[DATASET RECORDS — start]

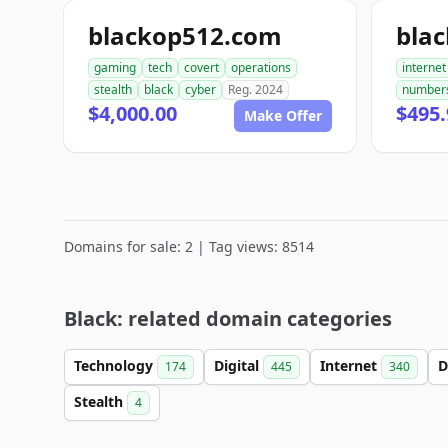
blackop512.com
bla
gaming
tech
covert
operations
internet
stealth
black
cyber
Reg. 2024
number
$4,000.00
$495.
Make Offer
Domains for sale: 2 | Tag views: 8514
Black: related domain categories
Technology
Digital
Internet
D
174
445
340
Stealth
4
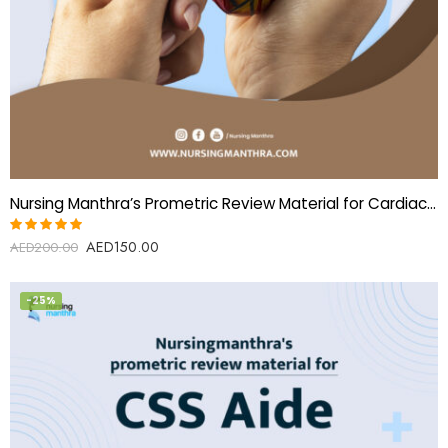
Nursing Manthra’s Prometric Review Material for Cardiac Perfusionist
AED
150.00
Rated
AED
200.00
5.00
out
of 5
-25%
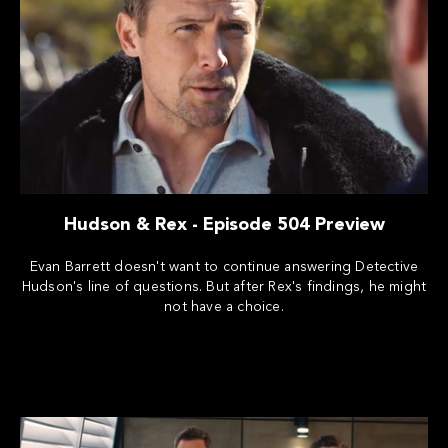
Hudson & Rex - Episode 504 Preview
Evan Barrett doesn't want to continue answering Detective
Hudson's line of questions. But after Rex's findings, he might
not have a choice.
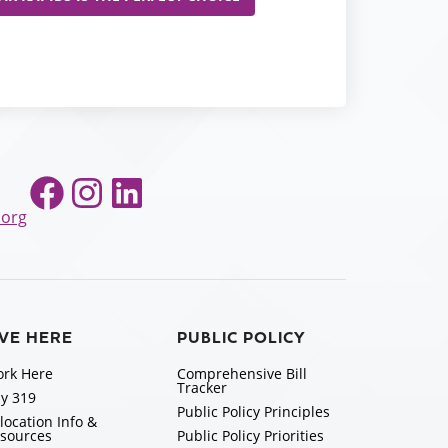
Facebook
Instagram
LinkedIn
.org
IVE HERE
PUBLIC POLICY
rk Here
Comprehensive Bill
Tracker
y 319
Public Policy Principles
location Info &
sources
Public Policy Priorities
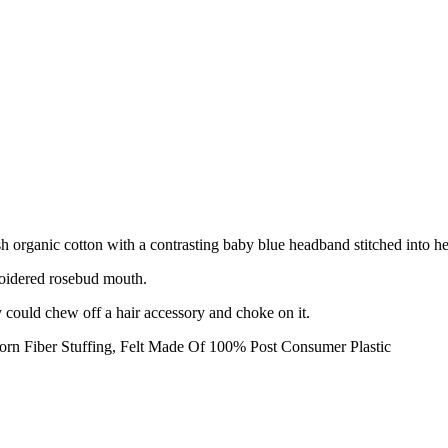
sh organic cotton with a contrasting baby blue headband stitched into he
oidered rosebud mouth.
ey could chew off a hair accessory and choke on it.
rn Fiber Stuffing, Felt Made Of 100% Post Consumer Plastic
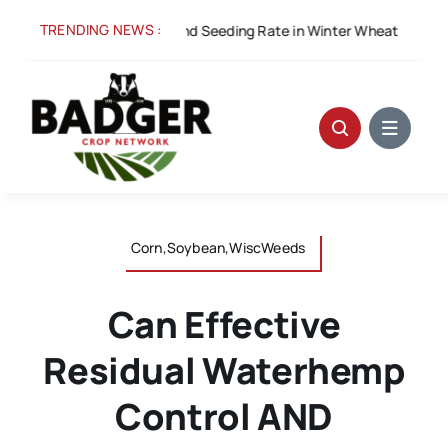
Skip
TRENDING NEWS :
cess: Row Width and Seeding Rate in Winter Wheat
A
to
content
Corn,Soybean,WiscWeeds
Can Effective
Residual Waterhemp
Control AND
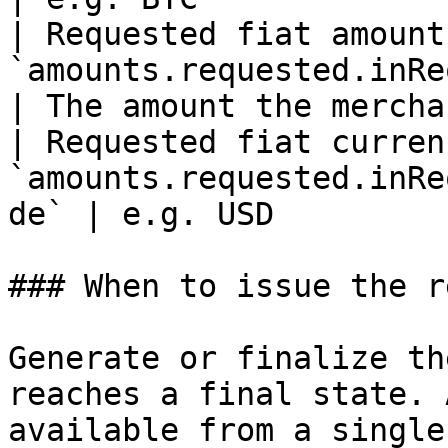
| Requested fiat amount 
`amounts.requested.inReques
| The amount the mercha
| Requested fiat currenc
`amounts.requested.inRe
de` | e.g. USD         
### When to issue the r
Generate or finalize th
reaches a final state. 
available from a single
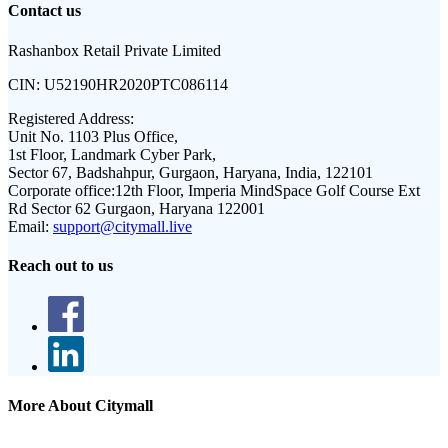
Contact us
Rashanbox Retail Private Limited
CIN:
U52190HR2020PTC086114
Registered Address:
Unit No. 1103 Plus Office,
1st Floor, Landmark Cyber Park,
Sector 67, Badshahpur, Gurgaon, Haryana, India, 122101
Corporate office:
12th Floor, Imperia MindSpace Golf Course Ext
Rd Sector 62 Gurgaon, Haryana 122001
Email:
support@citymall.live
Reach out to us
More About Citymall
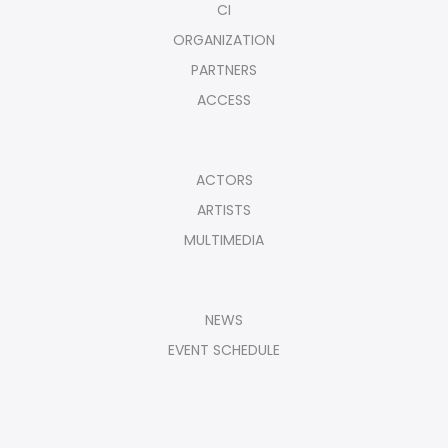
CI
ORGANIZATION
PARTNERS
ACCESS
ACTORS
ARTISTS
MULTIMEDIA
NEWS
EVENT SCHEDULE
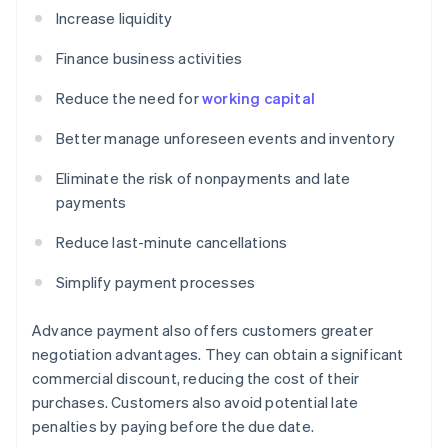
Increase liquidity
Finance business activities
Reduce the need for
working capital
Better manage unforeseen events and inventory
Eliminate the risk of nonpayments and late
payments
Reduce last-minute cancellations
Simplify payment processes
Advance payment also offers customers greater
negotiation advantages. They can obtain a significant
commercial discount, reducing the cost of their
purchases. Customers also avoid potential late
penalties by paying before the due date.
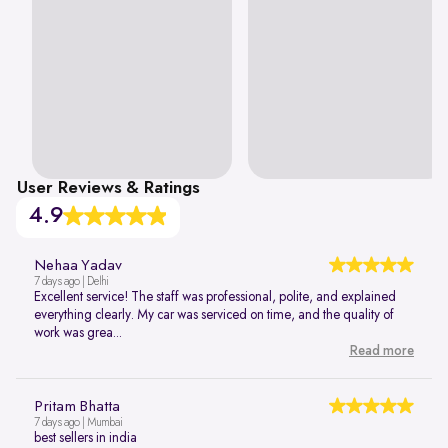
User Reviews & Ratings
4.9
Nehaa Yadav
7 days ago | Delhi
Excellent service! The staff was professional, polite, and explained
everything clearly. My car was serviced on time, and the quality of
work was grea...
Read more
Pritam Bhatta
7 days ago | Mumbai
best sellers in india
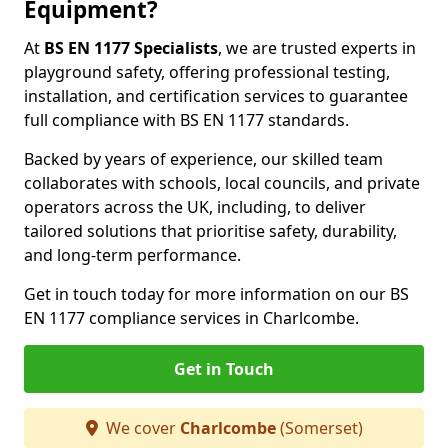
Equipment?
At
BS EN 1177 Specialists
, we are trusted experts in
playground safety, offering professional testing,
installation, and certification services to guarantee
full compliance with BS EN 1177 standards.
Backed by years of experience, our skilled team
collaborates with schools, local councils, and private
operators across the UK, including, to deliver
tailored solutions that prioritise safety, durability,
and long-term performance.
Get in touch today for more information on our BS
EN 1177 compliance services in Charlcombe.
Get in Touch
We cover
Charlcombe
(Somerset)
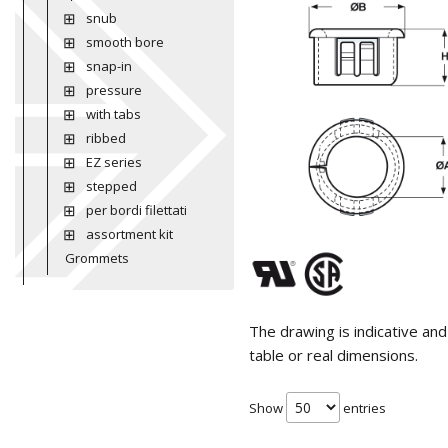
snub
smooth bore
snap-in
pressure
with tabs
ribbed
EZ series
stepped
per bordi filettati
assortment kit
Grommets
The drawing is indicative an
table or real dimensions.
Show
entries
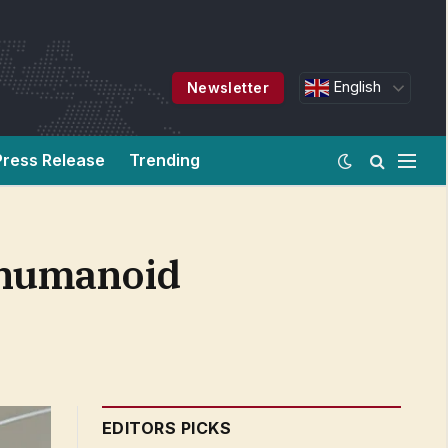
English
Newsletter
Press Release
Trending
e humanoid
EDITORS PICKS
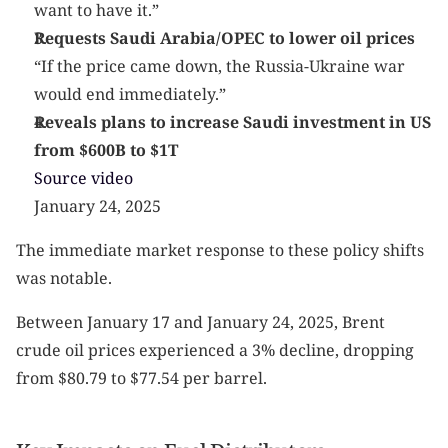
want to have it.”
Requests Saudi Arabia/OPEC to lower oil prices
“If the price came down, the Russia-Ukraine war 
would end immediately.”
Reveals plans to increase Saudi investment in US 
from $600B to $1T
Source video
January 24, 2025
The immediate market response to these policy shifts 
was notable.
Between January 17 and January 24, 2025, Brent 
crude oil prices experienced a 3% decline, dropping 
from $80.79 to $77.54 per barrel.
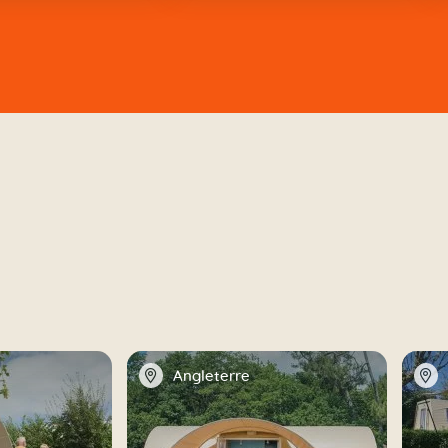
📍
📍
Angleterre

[DATASET RECORDS — finish]

### TASK OBJECTIVE:
In the data above, how many lines hold the string "services"? Give the number by itself.

### ANSWER SECTION:
2